A Kenyon education isn’t about sliding by on minimum requirements, and Jameyanne Fuller ‘14 maxed out her experience on the Hill. She majored in English with a creative writing emphasis, undertaking an honors thesis in the form of a novel about four young people set in Italy during World War II. She also minored in Italian, and took two semesters of Community Choir.
If her life at Kenyon was well rounded, having her as a student made the faculty and staff expand their pedagogical horizons a bit, too. Fuller lives with a condition called aniridia glaucoma (she was born without irises), leaving her almost completely sightless. She navigates her physical environment with the help of Mopsy, her guide dog. When it comes to coursework, she uses BrailleNote, a computer that specializes in the tactile language.

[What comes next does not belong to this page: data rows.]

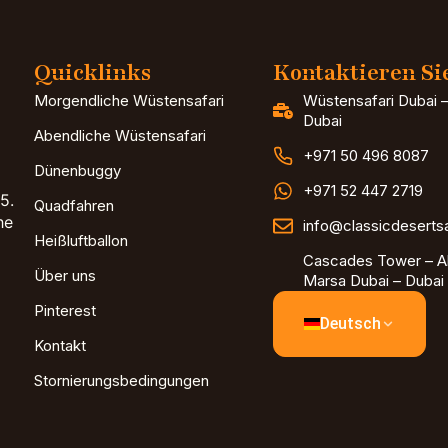
Quicklinks
Kontaktieren Si
Morgendliche Wüstensafari
Wüstensafari Dubai –
Dubai
Abendliche Wüstensafari
+971 50 496 8087
Dünenbuggy
+971 52 447 2719
5.
Quadfahren
he
info@classicdeserts
Heißluftballon
Cascades Tower – Al
Über uns
Marsa Dubai – Dubai 
Pinterest
Deutsch
Kontakt
Stornierungsbedingungen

But it took more than Mopsy and a computer to give Fuller a full Kenyon experience. It required inventive solutions to open up the material to her. English texts were straightforward; most are available digitally. Italian texts, however, had to first be converted to Microsoft Word so Fuller’s computer could then translate them to Braille. The real challenges came with science, math, and music—all of which depend, in crucial ways, on seeing.
Participation in science labs required some creative thinking. When a physics class experiment called for building a series of paper airplanes according to specific instructions—which Fuller couldn’t do—she instead managed the part of the exercise that tested how far each plane would fly, throwing each plane and recording the distance. “It worked because I learned the same things everyone else did,” she said. For calculus, which so often involves a visual component along with equations, Fuller described graphs in words to a sighted assistant assigned to her—or vice versa—so she could answer questions about the graphs. Professors used materials like puffy paint and thermo-sensitive paper to make charts and graphs tactile.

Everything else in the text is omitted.